ABOUT THIS EXERCISE -> Word for word and without images, transcribe all of the records.
(EXTRACTED ENTRIES)
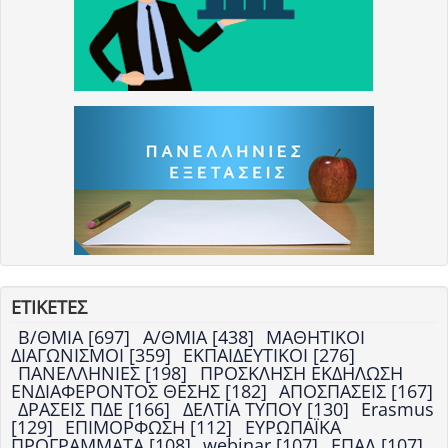
ΕΤΙΚΕΤΕΣ
Β/ΘΜΙΑ [697]
Α/ΘΜΙΑ [438]
ΜΑΘΗΤΙΚΟΙ
ΔΙΑΓΩΝΙΣΜΟΙ [359]
ΕΚΠΑΙΔΕΥΤΙΚΟΙ [276]
ΠΑΝΕΛΛΗΝΙΕΣ [198]
ΠΡΟΣΚΛΗΣΗ ΕΚΔΗΛΩΣΗ
ΕΝΔΙΑΦΕΡΟΝΤΟΣ ΘΕΣΗΣ [182]
ΑΠΟΣΠΑΣΕΙΣ [167]
ΔΡΑΣΕΙΣ ΠΔΕ [166]
ΔΕΛΤΙΑ ΤΥΠΟΥ [130]
Erasmus
[129]
ΕΠΙΜΟΡΦΩΣΗ [112]
ΕΥΡΩΠΑΪΚΑ
ΠΡΟΓΡΑΜΜΑΤΑ [108]
webinar [107]
ΕΠΑΛ [107]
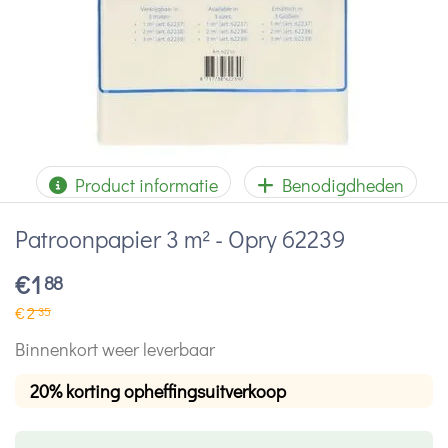
Product informatie
Benodigdheden
Patroonpapier 3 m² - Opry 62239
€
1
88
€
2
35
Binnenkort weer leverbaar
20% korting opheffingsuitverkoop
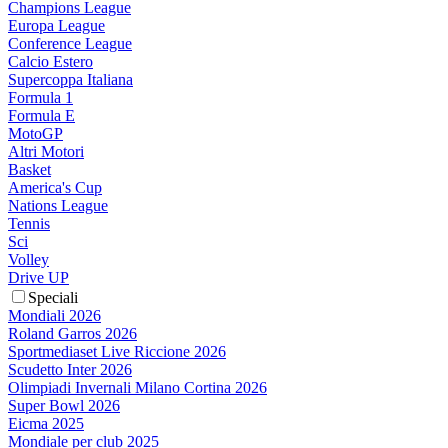
Champions League
Europa League
Conference League
Calcio Estero
Supercoppa Italiana
Formula 1
Formula E
MotoGP
Altri Motori
Basket
America's Cup
Nations League
Tennis
Sci
Volley
Drive UP
Speciali
Mondiali 2026
Roland Garros 2026
Sportmediaset Live Riccione 2026
Scudetto Inter 2026
Olimpiadi Invernali Milano Cortina 2026
Super Bowl 2026
Eicma 2025
Mondiale per club 2025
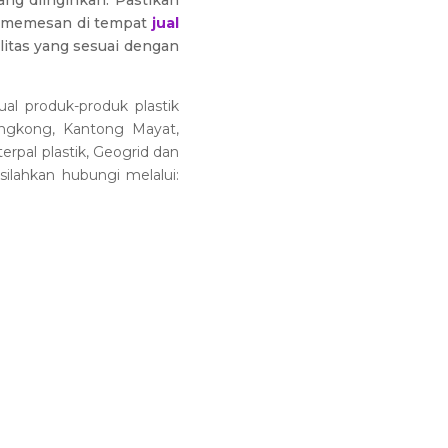
ang diinginkan. Pastikan
an memesan di tempat
jual
alitas yang sesuai dengan
al produk-produk plastik
 Singkong, Kantong Mayat,
erpal plastik, Geogrid dan
silahkan hubungi melalui:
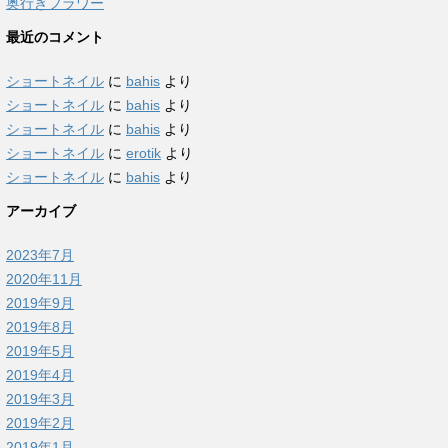
奥行きフラワー
最近のコメント
ショートネイル
に
bahis
より
ショートネイル
に
bahis
より
ショートネイル
に
bahis
より
ショートネイル
に
erotik
より
ショートネイル
に
bahis
より
アーカイブ
2023年7月
2020年11月
2019年9月
2019年8月
2019年5月
2019年4月
2019年3月
2019年2月
2019年1月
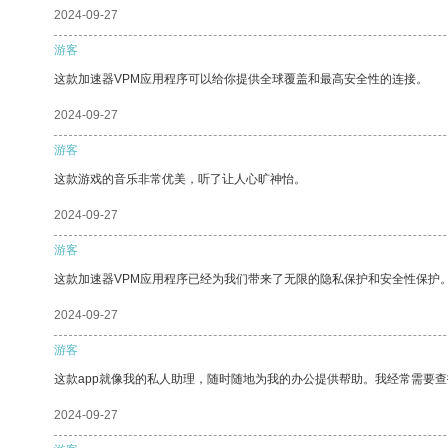
2024-09-27
游客
这款加速器VPM应用程序可以给你提供全球覆盖和最高安全性的连接。
2024-09-27
游客
这款游戏的音乐非常优美，听了让人心旷神怡。
2024-09-27
游客
这款加速器VPM应用程序已经为我们带来了无限的隐私保护和安全性保护
2024-09-27
游客
这款app就像我的私人助理，随时随地为我的办公提供帮助。我经常需要查
2024-09-27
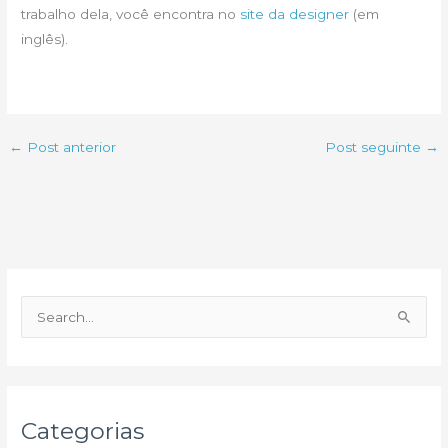
trabalho dela, você encontra no
site da designer
(em
inglês).
←
Post anterior
Post seguinte
→
P
e
s
q
u
Categorias
i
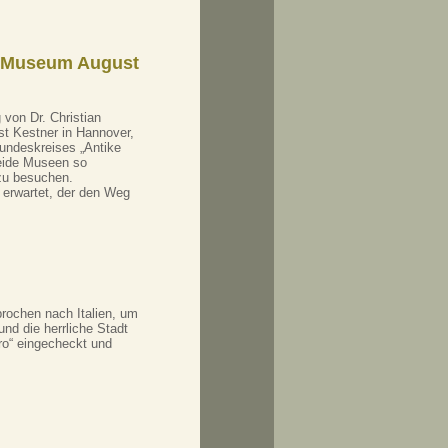
s Museum August
 von Dr. Christian
t Kestner in Hannover,
eundeskreises „Antike
beide Museen so
zu besuchen.
erwartet, der den Weg
brochen nach Italien, um
d die herrliche Stadt
o“ eingecheckt und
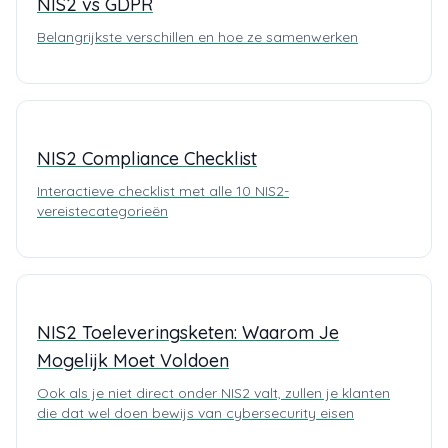
NIS2 vs GDPR
Belangrijkste verschillen en hoe ze samenwerken
NIS2 Compliance Checklist
Interactieve checklist met alle 10 NIS2-
vereistecategorieën
NIS2 Toeleveringsketen: Waarom Je
Mogelijk Moet Voldoen
Ook als je niet direct onder NIS2 valt, zullen je klanten
die dat wel doen bewijs van cybersecurity eisen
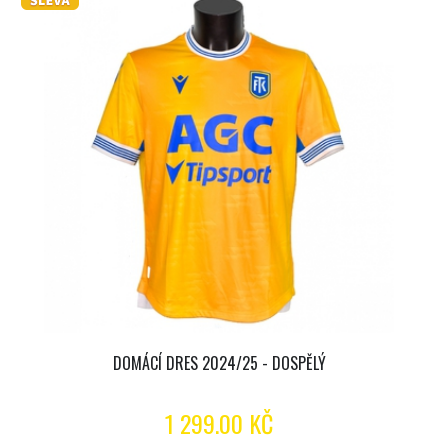
DOMÁCÍ DRES 2024/25 - DOSPĚLÝ
1 299.00 KČ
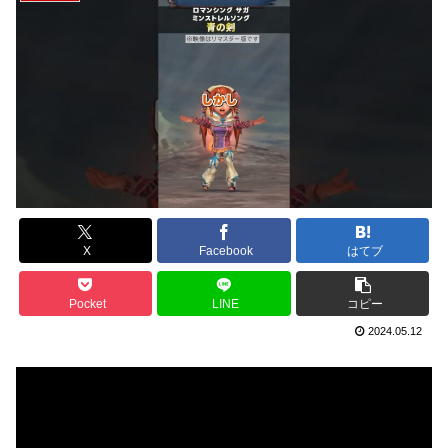
X
Facebook
はてブ
Pocket
LINE
コピー
2024.05.12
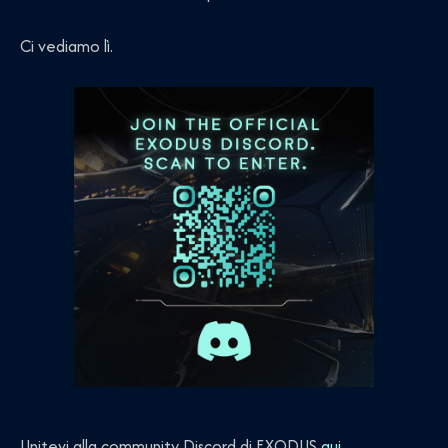
Ci vediamo lì.
Unitevi alla community Discord di EXODUS
qui
.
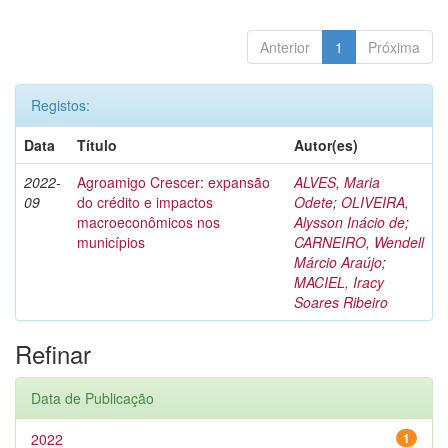
Anterior
1
Próxima
Registos:
Data
Título
Autor(es)
2022-
Agroamigo Crescer: expansão
ALVES, Maria
09
do crédito e impactos
Odete
;
OLIVEIRA,
macroeconômicos nos
Alysson Inácio de
;
municípios
CARNEIRO, Wendell
Márcio Araújo
;
MACIEL, Iracy
Soares Ribeiro
Refinar
Data de Publicação
2022
1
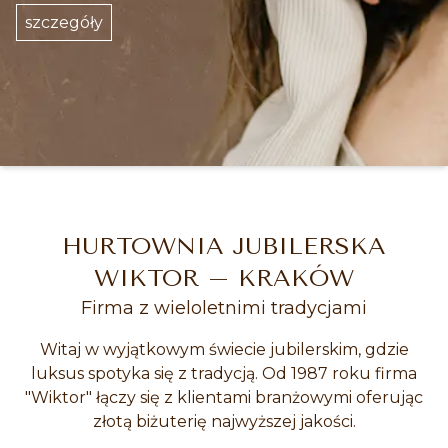
szczegóły
HURTOWNIA JUBILERSKA
WIKTOR – KRAKÓW
Firma z wieloletnimi tradycjami
Witaj w wyjątkowym świecie jubilerskim, gdzie
luksus spotyka się z tradycją. Od 1987 roku firma
"Wiktor" łączy się z klientami branżowymi oferując
złotą biżuterię najwyższej jakości.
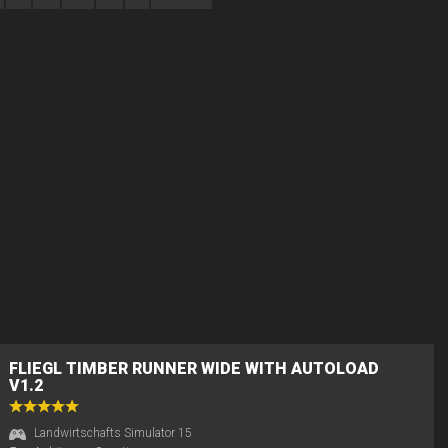
FLIEGL TIMBER RUNNER WIDE WITH AUTOLOAD
V1.2
Landwirtschafts Simulator 15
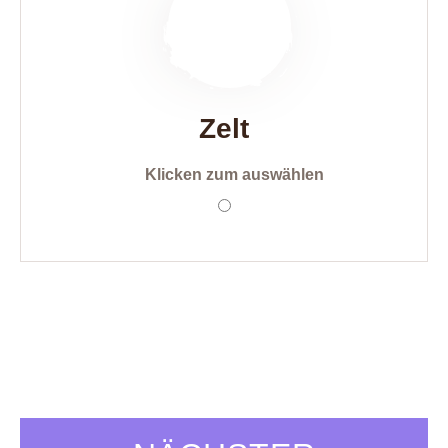
Zelt
Klicken zum auswählen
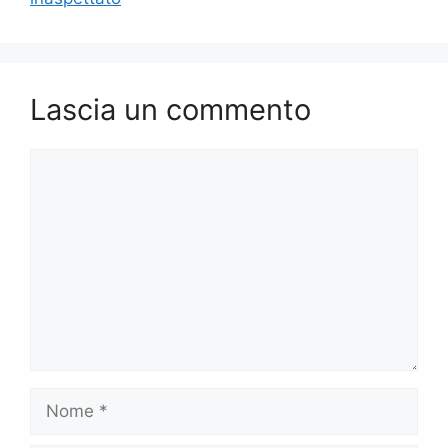
Lascia un commento
Commento
Nome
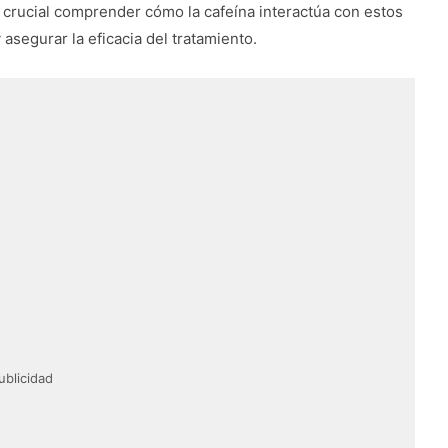
s crucial comprender cómo la cafeína interactúa con estos
 asegurar la eficacia del tratamiento.
ublicidad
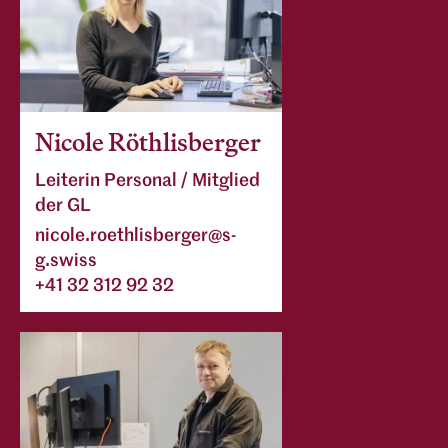
Nicole Röthlisberger
Leiterin Personal / Mitglied
der GL
nicole.roethlisberger@s-
g.swiss
+41 32 312 92 32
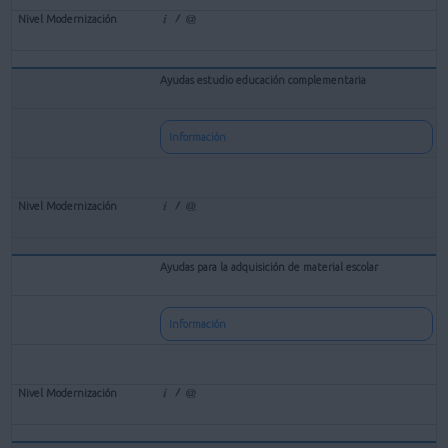
Ayudas estudio educación complementaria
Información
Ayudas para la adquisición de material escolar
Información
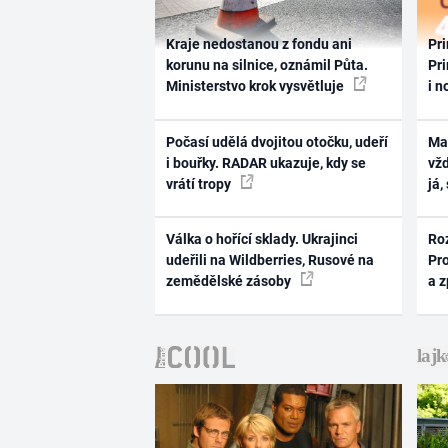
Kraje nedostanou z fondu ani
Pri
korunu na silnice, oznámil Půta.
Pri
Ministerstvo krok vysvětluje
i n
Počasí udělá dvojitou otočku, udeří
Ma
i bouřky. RADAR ukazuje, kdy se
vž
vrátí tropy
já,
Válka o hořící sklady. Ukrajinci
Ro
udeřili na Wildberries, Rusové na
Pr
zemědělské zásoby
a 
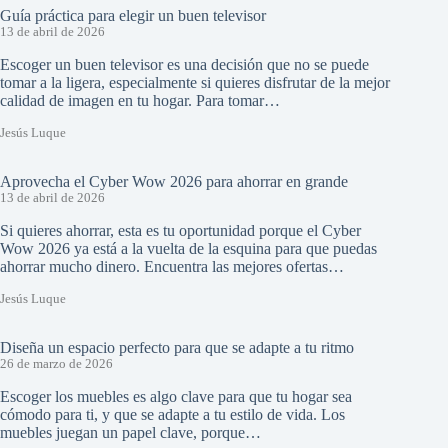
Guía práctica para elegir un buen televisor
13 de abril de 2026
Escoger un buen televisor es una decisión que no se puede
tomar a la ligera, especialmente si quieres disfrutar de la mejor
calidad de imagen en tu hogar. Para tomar…
Jesús Luque
Aprovecha el Cyber Wow 2026 para ahorrar en grande
13 de abril de 2026
Si quieres ahorrar, esta es tu oportunidad porque el Cyber
Wow 2026 ya está a la vuelta de la esquina para que puedas
ahorrar mucho dinero. Encuentra las mejores ofertas…
Jesús Luque
Diseña un espacio perfecto para que se adapte a tu ritmo
26 de marzo de 2026
Escoger los muebles es algo clave para que tu hogar sea
cómodo para ti, y que se adapte a tu estilo de vida. Los
muebles juegan un papel clave, porque…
(End EXTRACTED ENTRIES)
TASK SOLUTION ->
ΕΤΙΚΕΤΕΣ
Β/ΘΜΙΑ [697]
Α/ΘΜΙΑ [438]
ΜΑΘΗΤΙΚΟΙ
ΔΙΑΓΩΝΙΣΜΟΙ [359]
ΕΚΠΑΙΔΕΥΤΙΚΟΙ [276]
ΠΑΝΕΛΛΗΝΙΕΣ [198]
ΠΡΟΣΚΛΗΣΗ ΕΚΔΗΛΩΣΗ
ΕΝΔΙΑΦΕΡΟΝΤΟΣ ΘΕΣΗΣ [182]
ΑΠΟΣΠΑΣΕΙΣ [167]
ΔΡΑΣΕΙΣ ΠΔΕ [166]
ΔΕΛΤΙΑ ΤΥΠΟΥ [130]
Erasmus
[129]
ΕΠΙΜΟΡΦΩΣΗ [112]
ΕΥΡΩΠΑΪΚΑ
ΠΡΟΓΡΑΜΜΑΤΑ [108]
webinar [107]
ΕΠΑΛ [107]
Product informatie
Benodigdheden
Patroonpapier 3 m² - Opry 62239
€
1
88
€
2
35
Binnenkort weer leverbaar
20% korting opheffingsuitverkoop
Champions League
Europa League
Conference League
Calcio Estero
Supercoppa Italiana
Formula 1
Formula E
MotoGP
Altri Motori
Basket
America's Cup
Nations League
Tennis
Sci
Volley
Drive UP
Speciali
Mondiali 2026
Roland Garros 2026
Sportmediaset Live Riccione 2026
Scudetto Inter 2026
Olimpiadi Invernali Milano Cortina 2026
Super Bowl 2026
Eicma 2025
Mondiale per club 2025
ang diinginkan. Pastikan
an memesan di tempat
jual
alitas yang sesuai dengan
al produk-produk plastik
 Singkong, Kantong Mayat,
erpal plastik, Geogrid dan
silahkan hubungi melalui:
奥行きフラワー
最近のコメント
ショートネイル
に
bahis
より
ショートネイル
に
bahis
より
ショートネイル
に
bahis
より
ショートネイル
に
erotik
より
ショートネイル
に
bahis
より
アーカイブ
2023年7月
2020年11月
2019年9月
2019年8月
2019年5月
2019年4月
2019年3月
2019年2月
2019年1月
2024-09-27
游客
这款加速器VPM应用程序可以给你提供全球覆盖和最高安全性的连接。
2024-09-27
游客
这款游戏的音乐非常优美，听了让人心旷神怡。
2024-09-27
游客
这款加速器VPM应用程序已经为我们带来了无限的隐私保护和安全性保护
2024-09-27
游客
这款app就像我的私人助理，随时随地为我的办公提供帮助。我经常需要查
2024-09-27
trabalho dela, você encontra no
site da designer
(em
inglês).
←
Post anterior
Post seguinte
→
P
e
s
q
u
Categorias
i
s Museum August
 von Dr. Christian
t Kestner in Hannover,
eundeskreises „Antike
beide Museen so
zu besuchen.
erwartet, der den Weg
brochen nach Italien, um
d die herrliche Stadt
o“ eingecheckt und
NIS2 vs GDPR
Belangrijkste verschillen en hoe ze samenwerken
NIS2 Compliance Checklist
Interactieve checklist met alle 10 NIS2-
vereistecategorieën
NIS2 Toeleveringsketen: Waarom Je
Mogelijk Moet Voldoen
Ook als je niet direct onder NIS2 valt, zullen je klanten
die dat wel doen bewijs van cybersecurity eisen
DOMÁCÍ DRES 2024/25 - DOSPĚLÝ
1 299.00 KČ
X
Facebook
はてブ
Pocket
LINE
コピー
2024.05.12
Ci vediamo lì.
Unitevi alla community Discord di EXODUS
qui
.
Anterior
1
Próxima
Registos:
Data
Título
Autor(es)
2022-
Agroamigo Crescer: expansão
ALVES, Maria
09
do crédito e impactos
Odete
;
OLIVEIRA,
macroeconômicos nos
Alysson Inácio de
;
municípios
CARNEIRO, Wendell
Márcio Araújo
;
MACIEL, Iracy
Soares Ribeiro
Refinar
Data de Publicação
2022
1
szczegóły
HURTOWNIA JUBILERSKA
WIKTOR – KRAKÓW
Firma z wieloletnimi tradycjami
Witaj w wyjątkowym świecie jubilerskim, gdzie
luksus spotyka się z tradycją. Od 1987 roku firma
"Wiktor" łączy się z klientami branżowymi oferując
złotą biżuterię najwyższej jakości.
FLIEGL TIMBER RUNNER WIDE WITH AUTOLOAD
V1.2
Landwirtschafts Simulator 15
Zelt
Klicken zum auswählen
Lascia un commento
Commento
Nome
s crucial comprender cómo la cafeína interactúa con estos
 asegurar la eficacia del tratamiento.
ublicidad
Nicole Röthlisberger
Leiterin Personal / Mitglied
der GL
nicole.roethlisberger@s-
g.swiss
+41 32 312 92 32
Ayudas estudio educación complementaria
Información
Ayudas para la adquisición de material escolar
Información
Kraje nedostanou z fondu ani
Pri
korunu na silnice, oznámil Půta.
Pri
Ministerstvo krok vysvětluje
i n
Počasí udělá dvojitou otočku, udeří
Ma
i bouřky. RADAR ukazuje, kdy se
vž
vrátí tropy
já,
Válka o hořící sklady. Ukrajinci
Ro
udeřili na Wildberries, Rusové na
Pr
zemědělské zásoby
a 
Guía práctica para elegir un buen televisor
13 de abril de 2026
Escoger un buen televisor es una decisión que no se puede
tomar a la ligera, especialmente si quieres disfrutar de la mejor
calidad de imagen en tu hogar. Para tomar…
Jesús Luque
Aprovecha el Cyber Wow 2026 para ahorrar en grande
13 de abril de 2026
Si quieres ahorrar, esta es tu oportunidad porque el Cyber
Wow 2026 ya está a la vuelta de la esquina para que puedas
ahorrar mucho dinero. Encuentra las mejores ofertas…
Jesús Luque
Diseña un espacio perfecto para que se adapte a tu ritmo
26 de marzo de 2026
Escoger los muebles es algo clave para que tu hogar sea
cómodo para ti, y que se adapte a tu estilo de vida. Los
muebles juegan un papel clave, porque…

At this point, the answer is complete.